No. Separate communications will come to staff about that judgement, and staff do not need to do anything differently in relation to the Johnson judgement.
Q: Are HMPPS staff allowed to express a view about suitability for release outside of the report and oral hearing – for example, are we allowed to express a view in a MAPPA meeting?
Yes. There is nothing preventing you from discussing your professional assessment and views outside of the parole reports or oral hearings, including in any kind of professionals meeting and including in conversation with the prisoner. Having an honest and transparent relationship with the individuals we supervise is crucial to assessing and managing risk and enabling people to change.
One of the concerns staff may have is that if they express their view about the suitability of release to the prisoner, this could be repeated by the prisoner in the hearing and staff could be questioned whether this was the case. If this happens, staff should respond by explaining that they are no longer allowed to provide a view or recommendation in the hearing.

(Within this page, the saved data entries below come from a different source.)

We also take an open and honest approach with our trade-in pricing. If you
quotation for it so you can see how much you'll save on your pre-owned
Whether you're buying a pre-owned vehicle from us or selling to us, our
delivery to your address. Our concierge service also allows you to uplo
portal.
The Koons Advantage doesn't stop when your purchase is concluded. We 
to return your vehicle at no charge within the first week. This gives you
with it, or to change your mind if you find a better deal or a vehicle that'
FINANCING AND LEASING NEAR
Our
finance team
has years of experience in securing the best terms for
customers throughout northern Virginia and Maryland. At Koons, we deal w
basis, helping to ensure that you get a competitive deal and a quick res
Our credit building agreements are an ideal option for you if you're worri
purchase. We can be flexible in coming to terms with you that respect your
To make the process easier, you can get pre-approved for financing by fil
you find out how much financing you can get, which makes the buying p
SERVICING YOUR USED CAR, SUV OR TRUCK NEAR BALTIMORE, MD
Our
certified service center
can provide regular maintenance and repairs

As part of preparation for the hearing, HMPPS staff should discuss the process with the prisoner; it will also be important for staff to explain these changes to prisoners. This could include explaining that in their evidence, staff will advise whether risks have reduced, what the sentence and risk management plan is and what, if any, further measures are required to reduce risk. Staff should explain that they won’t be able to express a view or recommendation about suitability for release, and that if questioned about their view, they will have to politely decline to answer. Staff should tailor their approach to each individual they work with in order to establish what would be helpful to explain and how.
Q: What should I tell the prisoner?
It will be important as part of your ongoing conversations with the prisoner to discuss this change. We are planning to ensure that information provided to the prisoner about parole and recall reports includes information about these changes. It may be that we are not able to produce these new leaflets prior to 14 July. You can and should talk about release and have a full and frank conversation as you normally would. It would be helpful to reassure prisoners that any progress they have made in custody will be properly reflected in the reports and hearings. You may wish to consider whether they would benefit from any additional support and what the impact of these changes will be on their wellbeing.

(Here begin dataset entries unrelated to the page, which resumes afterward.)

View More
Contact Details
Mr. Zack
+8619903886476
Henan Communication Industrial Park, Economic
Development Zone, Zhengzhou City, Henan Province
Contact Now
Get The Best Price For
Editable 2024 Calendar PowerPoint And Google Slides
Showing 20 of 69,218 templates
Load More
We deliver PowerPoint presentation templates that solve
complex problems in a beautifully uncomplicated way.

Q: What does this mean for executive release?
This is one of the issues that the central policy team are looking at urgently. We will be able to update staff in due course. We will be updating this document so please save the link.
Q: I sent my report off before the 14 July – why am I being asked for it to be re-written without a recommendation?
PPCS are not able to refer your report to the Parole Board unless other mandatory documents are also able to be sent. Where these mandatory documents are outstanding, this may prevent PPCS from sending the dossier, including your report, to the Parole Board prior to 21 July. In these cases, PPCS will contact the Probation Practitioner and request that the report is amended to remove the recommendation.
Q: Where can I find the new reports?
The new Part B and C templates will be on NDelius where you would usually find them. The On/Post tariff PAROM1 templates and addendums will no longer be on the digital platform, but will be available in a Microsoft word IWP template linked to NDelius. The location for the pre-tariff PAROM1s and addendums will not change, but they will be replaced with new templates to reflect the changes. All the new templates are on nDelius here: Parole (justice.gov.uk)
Q: What is the Parole Board doing about recommendations from previous parole reviews in dossiers?
The Parole Board are aware of the changes and have agreed that previous recommendations will not be removed from dossiers. The Board will make their decision based on all of the evidence before them. Specifically, it will not be necessary to remove the recommendations from the reports, and report writers can expect Panels to question them on their recommendations. If your report was submitted prior to July 14 with a recommendation, it is fine to continue as normal and discuss your recommendation.
Q: What if a Parole Board panel member or solicitor / barrister asks me for my view on suitability for release during the oral hearing?
The Parole Board is aware of these changes. It is very likely that Panel Members and the prisoner’s legal representative will ask you whether you assess the risk to be manageable in the community, whether your risk management plan is considered sufficient to protect the public, whether the prisoner is safe to be released or is suitable for transfer to open conditions. You cannot answer as it would constitute a view on suitability for release/open and instead should politely tell the Panel Members and/or the prisoner’s legal representative that your role is not to provide the Panel with a recommendation but rather your assessment of the prisoner’s risks. If this does happen, you may wish to speak to your line manager following the hearing.
Q: Are lawyers allowed to ask our opinion about release in an oral hearing?
The Parole Board rule changes do not bind legal representatives for the prisoner in the same way that they do HMPPS and Parole Board panels, so yes, they could ask this question in a hearing. As stated above, and in the same way that other inappropriate questions to witnesses that are beyond their professional remit are handled, you will need to respond by politely declining to answer. You should explain that you cannot provide a view on suitability for release and that you are able to answer other questions within your remit.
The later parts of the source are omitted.